I wasn’t mad — really I wasn’t — but I was surprised. A notice in a newspaper in Nairobi, Kenya, announced that I would be delivering a major address at a local university the next day on the highfalutin subject of globalization and the American media. This was news to me. True, I planned to drop by Daystar University for a relaxed chat about journalism with a handful of students and professors. That, I figured, would be fun, a pleasant interlude during my vacation in Africa. A speech was work.

I had no one to blame but my host, Sam Owen. Sam is a Christian missionary with a remarkable ministry to political, civic, and business leaders in Kenya and nearby countries. We became friends two decades ago at a Virginia church my wife had picked out. I was a new believer and Sam was the first person I met. When he and his wife Lynn and their three kids left for Kenya in the late 1980s, we kept in contact. Since then, they’ve invited my family to visit every year. We’d taken a raincheck until this August.

The thing you have to know about Sam is that he’s extremely resourceful. He has to be. His ministry is unusual. He doesn’t preach on streetcorners, though he’d be good at it. He brings leaders together for discussions of faith, study of the Bible, fellowship, and prayer. The idea is to help them apply Christian principles to their daily lives and work.

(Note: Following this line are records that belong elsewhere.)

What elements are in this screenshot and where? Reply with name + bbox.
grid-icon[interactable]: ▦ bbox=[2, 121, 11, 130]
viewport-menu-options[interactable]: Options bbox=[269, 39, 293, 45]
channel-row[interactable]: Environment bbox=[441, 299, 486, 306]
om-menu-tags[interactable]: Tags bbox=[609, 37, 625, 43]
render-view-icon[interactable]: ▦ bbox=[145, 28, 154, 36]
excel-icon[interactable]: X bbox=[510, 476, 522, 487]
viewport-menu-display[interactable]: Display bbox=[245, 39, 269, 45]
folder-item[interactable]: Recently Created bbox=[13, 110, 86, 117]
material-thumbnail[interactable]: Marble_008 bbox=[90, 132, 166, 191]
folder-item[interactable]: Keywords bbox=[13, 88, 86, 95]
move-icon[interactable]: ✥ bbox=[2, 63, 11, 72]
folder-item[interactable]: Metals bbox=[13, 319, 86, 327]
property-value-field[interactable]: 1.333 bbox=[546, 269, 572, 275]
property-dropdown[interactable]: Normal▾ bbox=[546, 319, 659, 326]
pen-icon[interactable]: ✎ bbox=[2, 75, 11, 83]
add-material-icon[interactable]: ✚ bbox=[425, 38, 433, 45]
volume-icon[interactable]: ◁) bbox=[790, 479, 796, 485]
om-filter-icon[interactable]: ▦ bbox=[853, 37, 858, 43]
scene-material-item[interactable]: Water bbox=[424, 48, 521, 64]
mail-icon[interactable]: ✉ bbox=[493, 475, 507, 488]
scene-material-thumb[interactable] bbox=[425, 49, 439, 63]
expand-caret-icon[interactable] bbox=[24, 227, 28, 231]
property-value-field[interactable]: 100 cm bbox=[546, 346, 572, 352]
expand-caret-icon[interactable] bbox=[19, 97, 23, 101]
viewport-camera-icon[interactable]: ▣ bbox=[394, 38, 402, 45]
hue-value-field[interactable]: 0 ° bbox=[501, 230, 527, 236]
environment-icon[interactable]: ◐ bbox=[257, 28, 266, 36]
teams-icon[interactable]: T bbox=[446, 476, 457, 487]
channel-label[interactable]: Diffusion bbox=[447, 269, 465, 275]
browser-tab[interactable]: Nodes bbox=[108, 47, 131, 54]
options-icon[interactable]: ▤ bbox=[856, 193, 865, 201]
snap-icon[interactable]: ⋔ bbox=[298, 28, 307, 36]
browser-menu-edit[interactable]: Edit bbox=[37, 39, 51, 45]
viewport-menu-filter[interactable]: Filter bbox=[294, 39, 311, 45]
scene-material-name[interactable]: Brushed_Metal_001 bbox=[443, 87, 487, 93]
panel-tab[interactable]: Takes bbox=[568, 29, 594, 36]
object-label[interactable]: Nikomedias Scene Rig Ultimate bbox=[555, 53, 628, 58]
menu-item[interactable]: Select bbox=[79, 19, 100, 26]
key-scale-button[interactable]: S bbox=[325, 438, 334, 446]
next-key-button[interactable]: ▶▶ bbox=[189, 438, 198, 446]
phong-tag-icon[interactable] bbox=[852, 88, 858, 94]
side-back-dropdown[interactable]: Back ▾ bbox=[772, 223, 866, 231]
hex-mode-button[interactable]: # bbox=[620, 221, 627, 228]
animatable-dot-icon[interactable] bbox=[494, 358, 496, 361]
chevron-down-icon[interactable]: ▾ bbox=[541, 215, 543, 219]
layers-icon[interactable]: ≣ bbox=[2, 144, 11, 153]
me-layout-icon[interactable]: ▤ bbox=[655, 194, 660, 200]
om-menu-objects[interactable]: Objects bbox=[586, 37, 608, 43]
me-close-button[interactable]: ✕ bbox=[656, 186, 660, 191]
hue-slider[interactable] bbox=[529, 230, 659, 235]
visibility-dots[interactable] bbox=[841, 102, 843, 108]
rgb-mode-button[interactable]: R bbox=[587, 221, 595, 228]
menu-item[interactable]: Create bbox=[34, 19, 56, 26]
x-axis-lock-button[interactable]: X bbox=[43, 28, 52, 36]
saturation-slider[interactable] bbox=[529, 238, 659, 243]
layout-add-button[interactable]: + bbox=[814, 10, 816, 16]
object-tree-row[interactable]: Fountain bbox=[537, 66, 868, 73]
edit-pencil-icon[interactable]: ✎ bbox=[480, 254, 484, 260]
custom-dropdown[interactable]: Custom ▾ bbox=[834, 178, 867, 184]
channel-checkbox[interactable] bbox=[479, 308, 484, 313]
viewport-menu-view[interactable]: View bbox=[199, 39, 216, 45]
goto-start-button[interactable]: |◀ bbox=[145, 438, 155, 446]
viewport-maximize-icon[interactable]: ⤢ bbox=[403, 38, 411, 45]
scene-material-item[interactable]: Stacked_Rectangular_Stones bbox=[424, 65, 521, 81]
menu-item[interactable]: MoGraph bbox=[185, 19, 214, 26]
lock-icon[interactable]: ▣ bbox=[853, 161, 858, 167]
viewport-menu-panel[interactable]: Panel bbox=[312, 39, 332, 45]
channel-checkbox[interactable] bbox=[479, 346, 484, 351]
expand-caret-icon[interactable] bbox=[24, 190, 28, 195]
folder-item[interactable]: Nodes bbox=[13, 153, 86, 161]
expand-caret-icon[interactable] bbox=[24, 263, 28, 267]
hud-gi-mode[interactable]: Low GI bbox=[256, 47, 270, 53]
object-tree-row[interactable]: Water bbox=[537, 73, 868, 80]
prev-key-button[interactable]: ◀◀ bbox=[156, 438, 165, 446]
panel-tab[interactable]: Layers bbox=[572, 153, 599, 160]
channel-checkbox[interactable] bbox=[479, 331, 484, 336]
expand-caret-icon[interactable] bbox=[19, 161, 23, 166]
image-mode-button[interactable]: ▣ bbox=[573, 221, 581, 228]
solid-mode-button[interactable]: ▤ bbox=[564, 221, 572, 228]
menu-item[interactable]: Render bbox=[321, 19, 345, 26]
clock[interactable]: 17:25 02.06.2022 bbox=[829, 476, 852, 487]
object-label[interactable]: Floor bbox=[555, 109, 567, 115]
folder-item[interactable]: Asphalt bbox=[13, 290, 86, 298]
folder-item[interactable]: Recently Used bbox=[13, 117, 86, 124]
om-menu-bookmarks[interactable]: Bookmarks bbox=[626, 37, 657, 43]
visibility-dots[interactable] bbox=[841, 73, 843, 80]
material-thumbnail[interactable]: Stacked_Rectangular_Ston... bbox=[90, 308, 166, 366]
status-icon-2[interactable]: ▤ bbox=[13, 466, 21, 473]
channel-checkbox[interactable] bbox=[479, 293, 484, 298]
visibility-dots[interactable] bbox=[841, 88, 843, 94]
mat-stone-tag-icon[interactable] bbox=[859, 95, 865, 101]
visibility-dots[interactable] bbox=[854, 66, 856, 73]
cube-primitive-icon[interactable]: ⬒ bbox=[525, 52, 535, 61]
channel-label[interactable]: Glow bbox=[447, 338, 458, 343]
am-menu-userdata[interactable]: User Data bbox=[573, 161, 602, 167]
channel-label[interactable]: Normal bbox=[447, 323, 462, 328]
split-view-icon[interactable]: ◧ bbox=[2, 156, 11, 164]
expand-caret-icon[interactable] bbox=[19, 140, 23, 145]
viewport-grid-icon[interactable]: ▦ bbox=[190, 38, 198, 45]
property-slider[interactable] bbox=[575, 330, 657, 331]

The Kenyan government doesn’t quite understand what Sam’s up to. From time to time, attendees at his weekly breakfasts are interrogated by investigators suspicious that something subversive is afoot. Of course, it is, but only in the sense of a spiritual awakening, not a coup.

For Sam, our visit to Kenya was not only a chance for our families to get together (we spent lots of time at wildlife preserves). It was an opportunity. Our second night in Nairobi, he and Lynn had a dinner in our honor, and I made a few informal remarks about the U.S. presidential race and my Christian faith. A discussion among the 50 or so guests followed.

My remarks didn’t matter much. They were merely the pretext for bringing together people who seldom meet socially. There were members of parliament from the governing party, KANU, of President Daniel arap Moi. And there were opposition leaders. Now, this wasn’t the same as Democrats and Republicans socializing in the United States. Kenya is not a full-grown democracy. Moi agreed only under duress a few years ago to allow opposition parties at all, and he still occasionally throws dissident members of parliament in jail for years at a time.

One ex-prisoner at Sam’s dinner asked me how America maintains a two-party democracy. In Kenya, the opposition is hopelessly fragmented. My answer must not have been helpful because he asked the same question again. Anyway, opposition and government pols mingled, chatted, joked, and also agreed I had missed the point about what Kenya needs from America.

This was significant. An opposition member, Beth Mugo, said I kept referring to foreign “aid” when that’s not what Kenya wants. Moi’s ex-finance minister, Simeon Nyachae, elaborated on Kenya’s need for private investment and expertise. It was a bipartisan moment in a normally hostile environment — at my expense. But that’s what I was there for in Sam’s scheme.

I don’t mean to sound critical. If I could assist Sam’s ministry, I was more than willing. Still, the publicly announced lecture at Daystar would take work. I’m sure there are journalists who can spontaneously hold forth on globalization, but I’m not one of them. Besides, it turned out a panel would critique my remarks.

In the end, I got off easy. The audience of maybe 150 filled a classroom, and as best I could tell it was politically — and religiously — diverse — just what Sam had hoped for. Daystar is a Christian school, and the session began and ended with a prayer. So I also talked about my experience as a Christian. There’s one especially nice thing about speaking at a Christian gathering: You don’t get hammered by questioners as you might, say, at an American university.

After the speech, a fellow approached me and said he’d heard that a newspaper in Uganda had reported I’d be speaking there in a couple days. I turned to ask Sam about this. “Am I supposed to give a speech there too?” I asked. “Not this trip,” he said.